Media pressure on border blocking humanitarian aid

President George Bush's speeches and military build-up may have been intended to wear down the resolve of the Afghan Taliban

President George Bush's speeches and military build-up may have been intended to wear down the resolve of the Afghan Taliban. But the first nerves to break were among the thousands of journalists who reached central Asia before the US Rangers.

Afghanistan's borders are closed, its mountains extremely difficult to cross. Afghan air space is also officially closed, but the United Front, the opposition alliance which has fought the Taliban since 1996, undertakes sporadic helicopter flights to the Panjshir Valley and the town of Khoja Bahuddin on the Tajik border. Also in its northern enclave the Front flies one fixed-wing aircraft to and from Faizabad.

A combination of bad weather and gazumping by the big US and British networks have left most would-be travellers stranded in Dushanbe. The United Front, it seems, would rather have CNN, ITN, the BBC and Sky News videotaping their staged "milita ry exercises" on a front line that has not moved in two years than bring in humanitarian relief workers anxious to get to work before winter sets in.

"The journalists are flooding in to cover a story about starving Afghans," says Paul Harvey of the relief group Concern. "And the people who are trying to help the starving Afghans can't get in because the journalists are clogging all the planes."

READ MORE

Concern's new director for Afghanistan, Dominic Mac Sorley, and the head of their Faizabad office, Phil Miller, were supposed to be on a fixed-wing flight to Faizabad with me yesterday. We waited from 9 a.m. until 5 p.m. only to be told it was too late for the plane to fly; we should come back at 8 a.m. today.

Concern has been feeding 170,000 Afghans monthly since it set up its operation following the 1998 earthquake. The Irish group needs to deliver 10,000 tonnes of supplies a week before the snow starts at the beginning of November.

But while we waited unsuccessfully for the United Front's aircraft, CNN, Sky, NBC and APTN completed arrangements for their "special helicopter" to the Panjshir valley, carrying 12 people and 2,400 kg of equipment. An angry journalist suggested it was not fair for the networks to jump the queue when others had waited more than a week. A woman snapped back: "CNN were first in Afghanistan."

The Panjshir ranks second only to Taliban territory as a desirable destination for journalists. But since the British reporter, Yvonne Ridley, was caught by the Taliban sneaking into Kabul in a full-length burqa veil, that technique has been abandoned.

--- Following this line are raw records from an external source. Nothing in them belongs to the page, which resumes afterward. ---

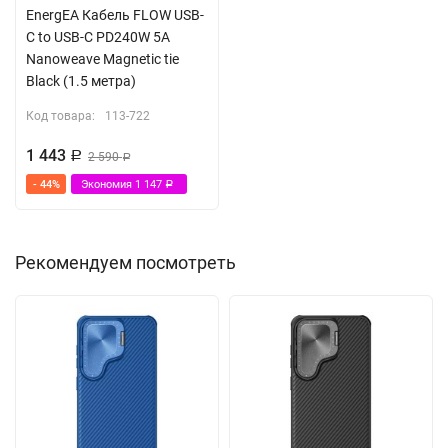
EnergEA Кабель FLOW USB-
C to USB-C PD240W 5A
Nanoweave Magnetic tie
Black (1.5 метра)
Код товара:
113-722
1 443
Р
2 590
Р
- 44%
Экономия
1 147
Р
Рекомендуем посмотреть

Le Figaro reporter, a former Foreign Legion officer named Adrien Jeaulmes, travelled eight days on foot over the Hindu Kush with a donkey carrying his supplies to reach the Panjshir. Afghan employees of the World Food Programme have walked for a day over the mountains from Pakistan, leading donkeys loaded with relief supplies.

In Dushanbe, press panic has reached heights worthy of Evelyn Waugh's novel Scoop. On Friday, I arrived outside the Tajik foreign ministry to find journalists scrambling to sign a list which already had more than 200 names on it. No-one could tell me what the list was for. Inside the ministry, journalists paid bribes of up to $250 just to speed up their accreditation.

The Tajiks have started allowing convoys to the Afghan border. It can take 14 hours, and drivers charge up to $1,000. The last 40 km of the road is mud; the last 20 must be driven in darkness without headlights along a riverbank, sometimes under fire from the Taliban. A British journalist whose car broke down was detained at the border by Russian military intelligence for two hours. When he was released, he broke his taxi's windshield in fury.

In northern Afghanistan and Tajikistan, journalists are contracting salmonella, dysentery fever, parasites and fleas.

But by all accounts, the "television city" that mushroomed in the dirty border village of Khoja Bahuddin is the worst. Newcomers are lucky if they can find a tent to sleep in. Those who have returned to Dushanbe, shaken and exhausted, say journalists have resorted to stealing food and using plastic bags as toilets.